Your assignment: Return an exact copy of the data, starting at its first line and ending at the line that contains "Inversion en activos no circulantes", minus any pictures.

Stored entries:

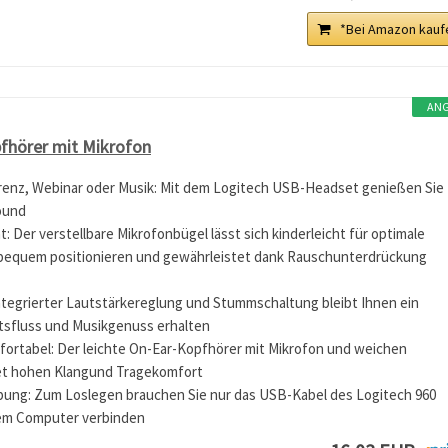
*Bei Amazon kauf
AN
fhörer mit Mikrofon
enz, Webinar oder Musik: Mit dem Logitech USB-Headset genießen Sie
ound
t: Der verstellbare Mikrofonbügel lässt sich kinderleicht für optimale
bequem positionieren und gewährleistet dank Rauschunterdrückung
ntegrierter Lautstärkereglung und Stummschaltung bleibt Ihnen ein
itsfluss und Musikgenuss erhalten
fortabel: Der leichte On-Ear-Kopfhörer mit Mikrofon und weichen
et hohen Klangund Tragekomfort
ung: Zum Loslegen brauchen Sie nur das USB-Kabel des Logitech 960
rem Computer verbinden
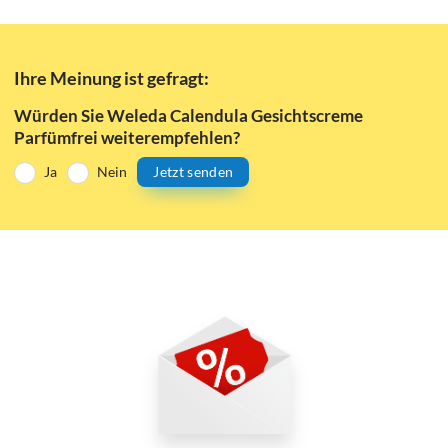
Ihre Meinung ist gefragt:
Würden Sie Weleda Calendula Gesichtscreme
Parfümfrei weiterempfehlen?
Ja
Nein
Jetzt senden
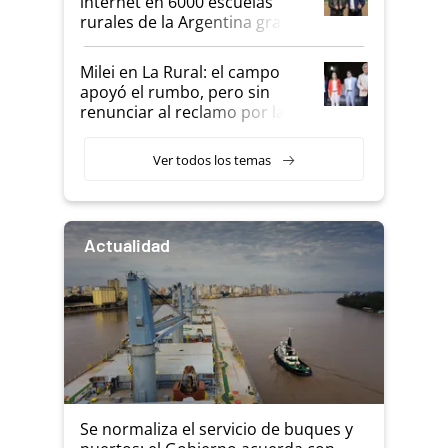
internet en 6000 escuelas
rurales de la Argentina gracias
a un acuerdo con Starlink
Milei en La Rural: el campo
apoyó el rumbo, pero sin
renunciar al reclamo por las
retenciones
Ver todos los temas
Actualidad
Se normaliza el servicio de buques y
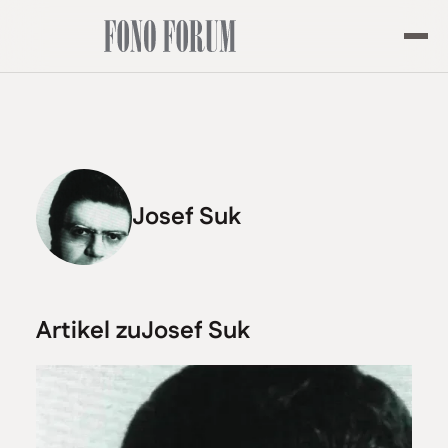
Josef Suk
Artikel zu
Josef Suk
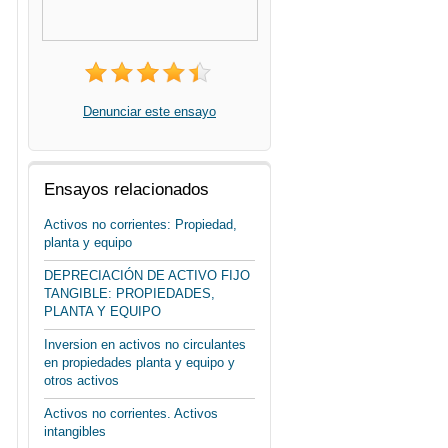
Denunciar este ensayo
Ensayos relacionados
Activos no corrientes: Propiedad,
planta y equipo
DEPRECIACIÓN DE ACTIVO FIJO
TANGIBLE: PROPIEDADES,
PLANTA Y EQUIPO
Inversion en activos no circulantes
en propiedades planta y equipo y
otros activos
Activos no corrientes. Activos
intangibles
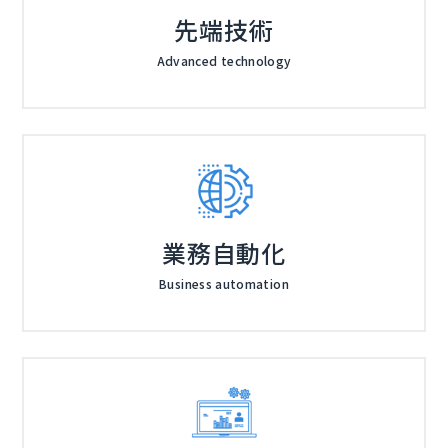
先端技術
Advanced technology
業務自動化
Business automation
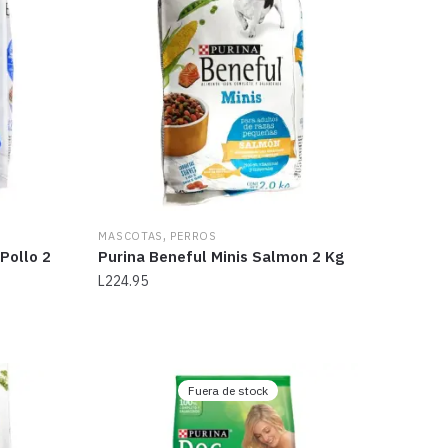
,
MASCOTAS
PERROS
Pollo 2
Purina Beneful Minis Salmon 2 Kg
L
224.95
Fuera de stock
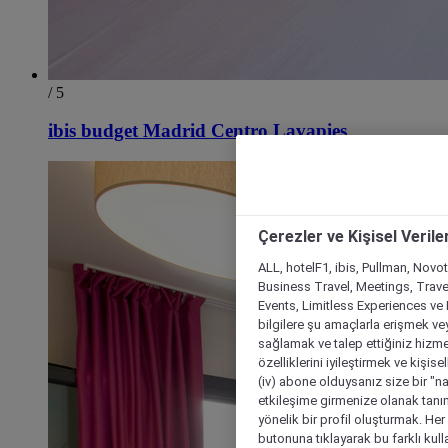
/ 5
ibis budget Madrid Centro Lavapies
Çerezler ve Kişisel Verile
ALL, hotelF1, ibis, Pullman, Novo
Business Travel, Meetings, Travel
Events, Limitless Experiences ve 
bilgilere şu amaçlarla erişmek vey
sağlamak ve talep ettiğiniz hizmet
özelliklerini iyileştirmek ve kişise
(iv) abone olduysanız size bir "n
etkileşime girmenize olanak tanım
yönelik bir profil oluşturmak. Her b
butonuna tıklayarak bu farklı kul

Exercise result:
*Bei Amazon kauf
AN
fhörer mit Mikrofon
enz, Webinar oder Musik: Mit dem Logitech USB-Headset genießen Sie
ound
t: Der verstellbare Mikrofonbügel lässt sich kinderleicht für optimale
bequem positionieren und gewährleistet dank Rauschunterdrückung
ntegrierter Lautstärkereglung und Stummschaltung bleibt Ihnen ein
itsfluss und Musikgenuss erhalten
fortabel: Der leichte On-Ear-Kopfhörer mit Mikrofon und weichen
et hohen Klangund Tragekomfort
ung: Zum Loslegen brauchen Sie nur das USB-Kabel des Logitech 960
rem Computer verbinden
Ihre Meinung ist gefragt:
Würden Sie Weleda Calendula Gesichtscreme
Parfümfrei weiterempfehlen?
Ja
Nein
Jetzt senden
internet en 6000 escuelas
rurales de la Argentina gracias
a un acuerdo con Starlink
Milei en La Rural: el campo
apoyó el rumbo, pero sin
renunciar al reclamo por las
retenciones
Ver todos los temas
Actualidad
Se normaliza el servicio de buques y
Josef Suk
Artikel zu
Josef Suk
Denunciar este ensayo
Ensayos relacionados
Activos no corrientes: Propiedad,
planta y equipo
DEPRECIACIÓN DE ACTIVO FIJO
TANGIBLE: PROPIEDADES,
PLANTA Y EQUIPO
Inversion en activos no circulantes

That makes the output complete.